■ How to complete this task: Lines with the word "Defense" in them must be copied from the records below.

■ Records shown:
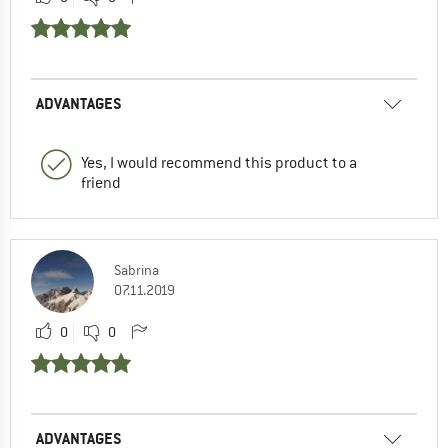
ADVANTAGES
Yes, I would recommend this product to a
friend
Sabrina
07.11.2019
0
0
ADVANTAGES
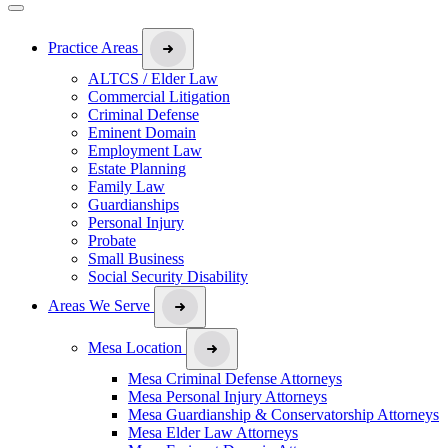
Practice Areas
ALTCS / Elder Law
Commercial Litigation
Criminal Defense
Eminent Domain
Employment Law
Estate Planning
Family Law
Guardianships
Personal Injury
Probate
Small Business
Social Security Disability
Areas We Serve
Mesa Location
Mesa Criminal Defense Attorneys
Mesa Personal Injury Attorneys
Mesa Guardianship & Conservatorship Attorneys
Mesa Elder Law Attorneys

■ Task result:
Criminal Defense
Mesa Criminal Defense Attorneys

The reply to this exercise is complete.